(Stored dataset items)
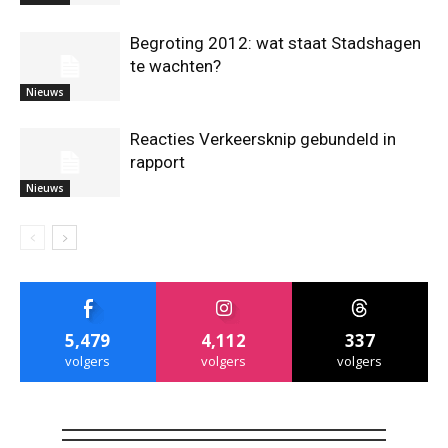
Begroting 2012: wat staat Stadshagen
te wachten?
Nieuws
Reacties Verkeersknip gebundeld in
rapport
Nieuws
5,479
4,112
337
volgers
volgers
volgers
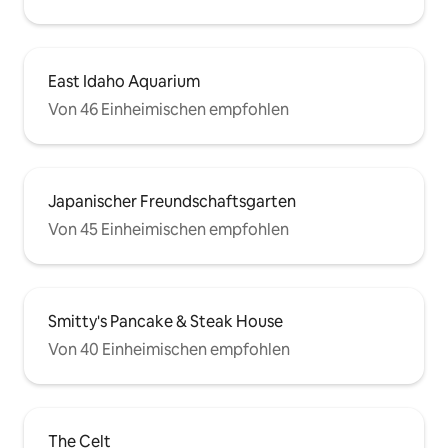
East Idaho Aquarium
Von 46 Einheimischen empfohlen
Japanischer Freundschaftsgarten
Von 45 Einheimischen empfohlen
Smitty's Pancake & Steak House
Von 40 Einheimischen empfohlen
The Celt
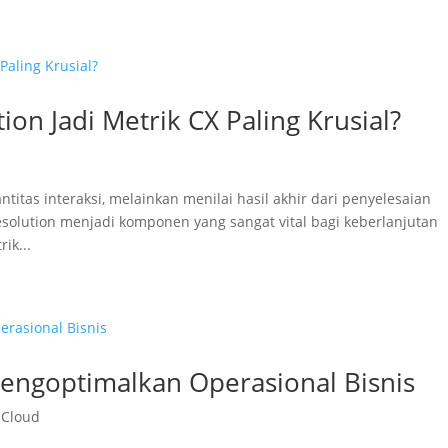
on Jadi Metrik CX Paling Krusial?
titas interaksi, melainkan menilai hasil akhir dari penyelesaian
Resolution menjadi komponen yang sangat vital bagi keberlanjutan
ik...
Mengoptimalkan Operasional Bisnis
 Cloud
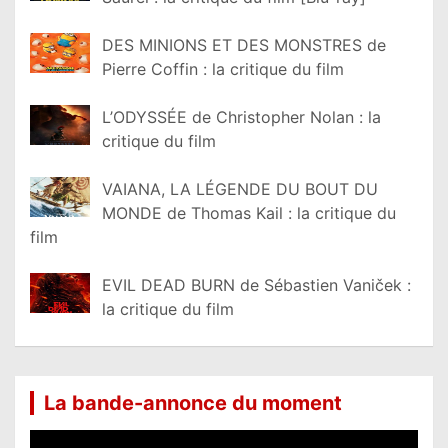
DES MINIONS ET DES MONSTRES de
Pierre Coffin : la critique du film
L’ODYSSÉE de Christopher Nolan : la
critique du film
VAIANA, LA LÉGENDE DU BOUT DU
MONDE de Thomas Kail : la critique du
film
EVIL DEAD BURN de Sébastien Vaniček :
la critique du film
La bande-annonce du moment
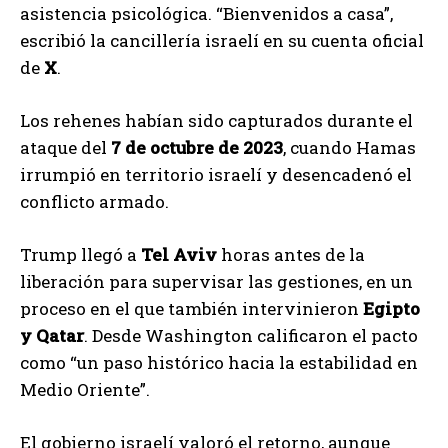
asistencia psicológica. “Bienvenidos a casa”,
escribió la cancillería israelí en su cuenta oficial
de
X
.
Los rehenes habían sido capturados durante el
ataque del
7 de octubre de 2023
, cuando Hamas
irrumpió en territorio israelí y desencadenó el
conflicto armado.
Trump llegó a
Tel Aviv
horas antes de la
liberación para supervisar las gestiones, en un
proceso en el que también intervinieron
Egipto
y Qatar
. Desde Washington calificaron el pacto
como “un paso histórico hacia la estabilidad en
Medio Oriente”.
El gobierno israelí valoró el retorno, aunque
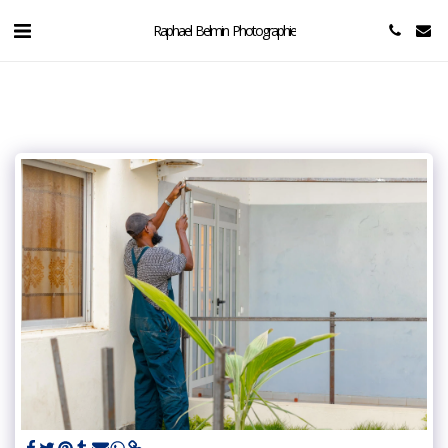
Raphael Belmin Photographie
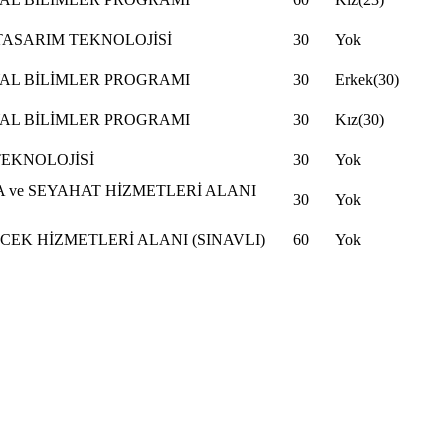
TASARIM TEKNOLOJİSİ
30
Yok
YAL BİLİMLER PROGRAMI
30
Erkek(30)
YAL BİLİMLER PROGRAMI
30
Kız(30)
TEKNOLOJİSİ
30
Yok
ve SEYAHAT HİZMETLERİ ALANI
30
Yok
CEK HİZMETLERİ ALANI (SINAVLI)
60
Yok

--

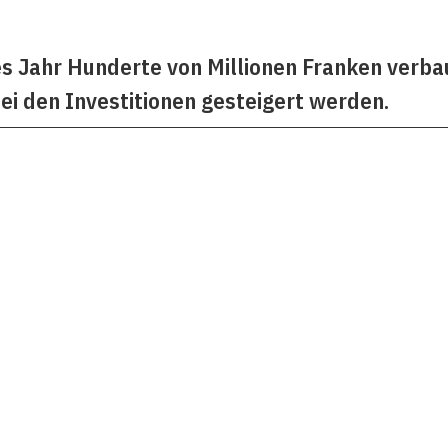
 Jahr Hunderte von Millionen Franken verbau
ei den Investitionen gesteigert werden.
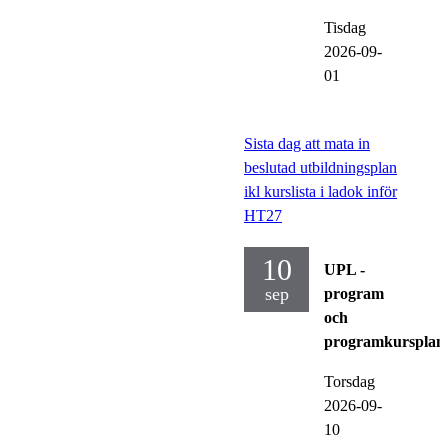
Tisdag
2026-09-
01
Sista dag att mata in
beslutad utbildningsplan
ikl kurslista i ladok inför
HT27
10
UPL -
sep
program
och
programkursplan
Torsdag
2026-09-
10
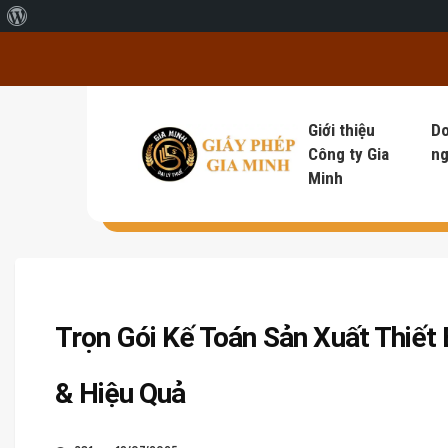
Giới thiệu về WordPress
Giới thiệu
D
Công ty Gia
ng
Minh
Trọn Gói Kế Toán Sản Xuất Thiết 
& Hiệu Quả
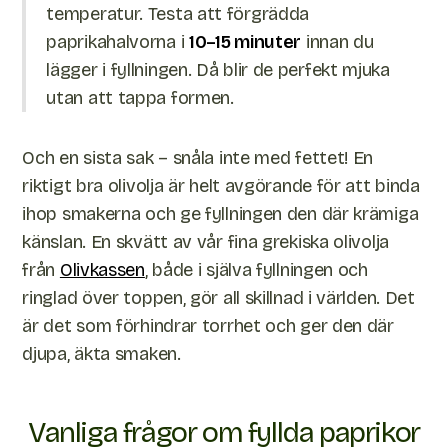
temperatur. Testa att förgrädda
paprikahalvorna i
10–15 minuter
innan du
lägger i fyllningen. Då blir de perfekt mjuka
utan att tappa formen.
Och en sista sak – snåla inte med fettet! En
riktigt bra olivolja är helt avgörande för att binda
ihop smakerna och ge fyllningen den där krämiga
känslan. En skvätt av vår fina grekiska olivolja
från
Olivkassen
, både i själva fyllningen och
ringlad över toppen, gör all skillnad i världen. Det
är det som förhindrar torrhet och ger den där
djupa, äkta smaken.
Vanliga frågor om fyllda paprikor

==

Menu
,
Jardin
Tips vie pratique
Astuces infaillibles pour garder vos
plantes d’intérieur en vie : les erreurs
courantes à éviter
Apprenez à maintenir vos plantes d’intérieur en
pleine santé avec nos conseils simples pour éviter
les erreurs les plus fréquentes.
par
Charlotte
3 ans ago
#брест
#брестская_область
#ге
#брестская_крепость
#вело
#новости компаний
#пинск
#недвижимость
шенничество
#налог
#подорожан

What is expected:
Each line above where the word "film" occurs should be returned in full.

Solution to the exercise:
Pierre Coffin : la critique du film
critique du film
film
la critique du film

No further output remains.